Yahya Sinwar, Mohammed Deif, Ismaïl Haniyeh... Qui sont les dirigeants du Hamas visés par l'armée israélienne ?
Près de trois mois après le début de la guerre provoquée par les attaques du 7 octobre, Israël a éliminé le premier responsable de haut rang du Hamas. Une frappe attribuée à Israël dans la banlieue sud de Beyrouth, fief du Hezbollah pro-iranien, a tué Saleh al-Arouri ainsi qu'au moins six autres cadres du mouvement islamiste palestinien, mardi 2 janvier.

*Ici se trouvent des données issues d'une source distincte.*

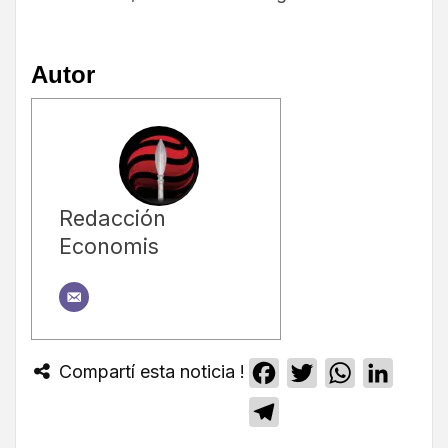
Autor
Redacción
Economis
Compartí esta noticia !
Facebook
Twitter
WhatsApp
Linked
Telegram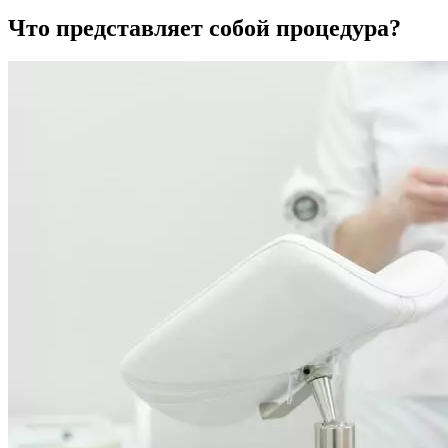
Что представляет собой процедура?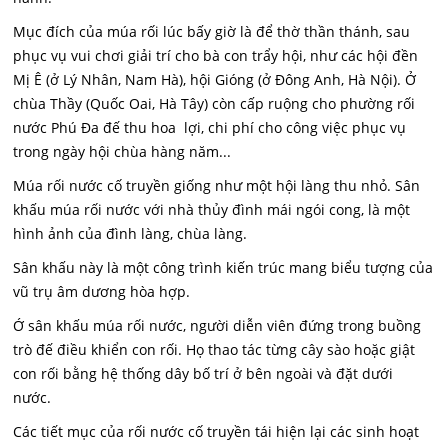
Mục đích của múa rối lúc bấy giờ là để thờ thần thánh, sau
phục vụ vui chơi giải trí cho bà con trẩy hội, như các hội đền
Mị Ê (ở Lý Nhân, Nam Hà), hội Gióng (ở Đông Anh, Hà Nội). Ở
chùa Thầy (Quốc Oai, Hà Tây) còn cấp ruộng cho phường rối
nước Phú Đa đế thu hoa lợi, chi phí cho công việc phục vụ
trong ngày hội chùa hàng năm...
Múa rối nước cố truyền giống như một hội làng thu nhỏ. Sân
khấu múa rối nước với nhà thủy đình mái ngói cong, là một
hình ảnh của đình làng, chùa làng.
Sân khấu này là một công trình kiến trúc mang biểu tượng của
vũ trụ âm dương hòa hợp.
Ớ sân khấu múa rối nước, người diễn viên đứng trong buồng
trò đế điều khiển con rối. Họ thao tác từng cây sào hoặc giật
con rối bằng hệ thống dây bố trí ở bên ngoài và đặt dưới
nước.
Các tiết mục của rối nước cố truyền tái hiện lại các sinh hoạt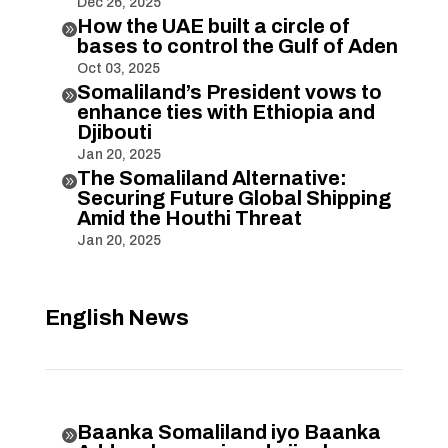
Dec 26, 2025
How the UAE built a circle of

bases to control the Gulf of Aden
Oct 03, 2025
Somaliland’s President vows to

enhance ties with Ethiopia and
Djibouti
Jan 20, 2025
The Somaliland Alternative:

Securing Future Global Shipping
Amid the Houthi Threat
Jan 20, 2025
English News
Baanka Somaliland iyo Baanka
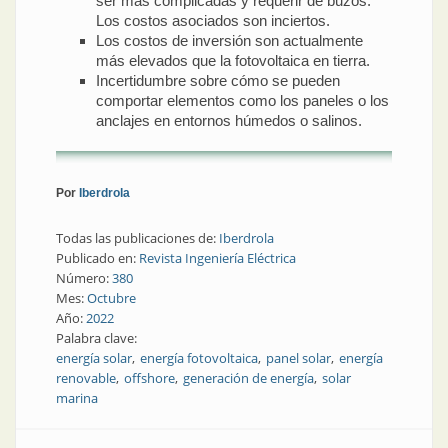
ser más complicadas y requerir de buzos.
Los costos asociados son inciertos.
Los costos de inversión son actualmente
más elevados que la fotovoltaica en tierra.
Incertidumbre sobre cómo se pueden
comportar elementos como los paneles o los
anclajes en entornos húmedos o salinos.
Por
Iberdrola
Todas las publicaciones de:
Iberdrola
Publicado en:
Revista Ingeniería Eléctrica
Número:
380
Mes:
Octubre
Año:
2022
Palabra clave:
energía solar
energía fotovoltaica
panel solar
energía
renovable
offshore
generación de energía
solar
marina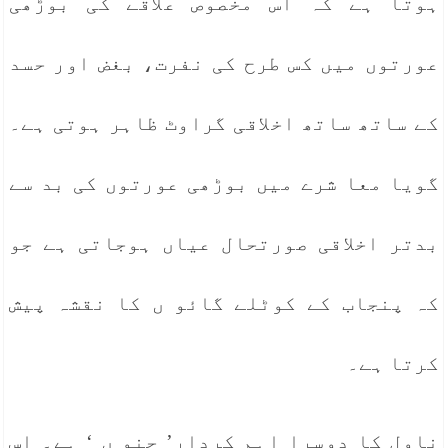
ہوتا ہے کہ اُس مخصوص علاقے کی بوڑھی
عورتوں میں کس طرح کی نفرت، بغض اور حسد
کے ساتھ ساتھ اخلاقی گراوٹ ظاہر ہوتی ہے۔
گویا معا شرے میں بوڑھی عورتوں کی بد سے
بدتر اخلاقی صورتحال عیاں ہوجاتی ہے جو
کہ پنجاب کے کوٹلے گائو ں کا نقشہ پیش
کرتا ہے۔
ناول کا دوسرا اہم کردار’ چنو ں ‘ ہے۔ اس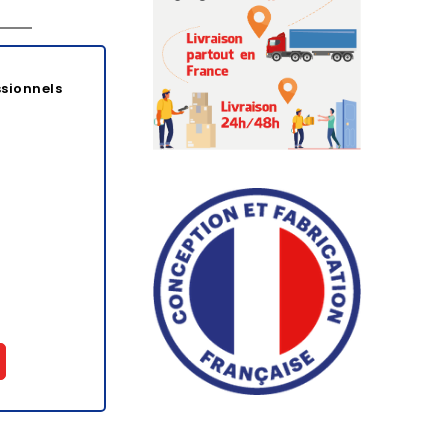
ssionnels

A l'automne, le Premier ministre israélien, Benyamin Nétanyahou, avait prévenu avoir donné ordre au Mossad, les services du renseignement extérieur israéliens, d'éliminer les chefs du Hamas "partout où ils se trouvent". "Leur vie est en sursis", avait ajouté le ministre de la Défense, Yoav Gallant. Outre le numéro 2 du bureau politique du Hamas, qui vivait en exil au Liban depuis plusieurs années, d'autres dirigeants sont traqués par Israël, dans la bande de Gaza ou à l'étranger.
Mohammed Deif, le "cerveau" de la stratégie militaire
Les médias israéliens le surnomment "tête de serpent". Mohammed Deif, cible numéro 1 d'Israël, est depuis plus de vingt ans le chef des brigades al-Qassam, la branche armée du Hamas. Le 7 octobre, c'est lui qui a annoncé le début de l'opération "déluge d'Al-Aqsa" depuis Gaza contre Israël, rappelle Le Monde. Un des rares portraits connus de lui est un visage sur une photo floue datant de son incarcération en Israël, en 1989.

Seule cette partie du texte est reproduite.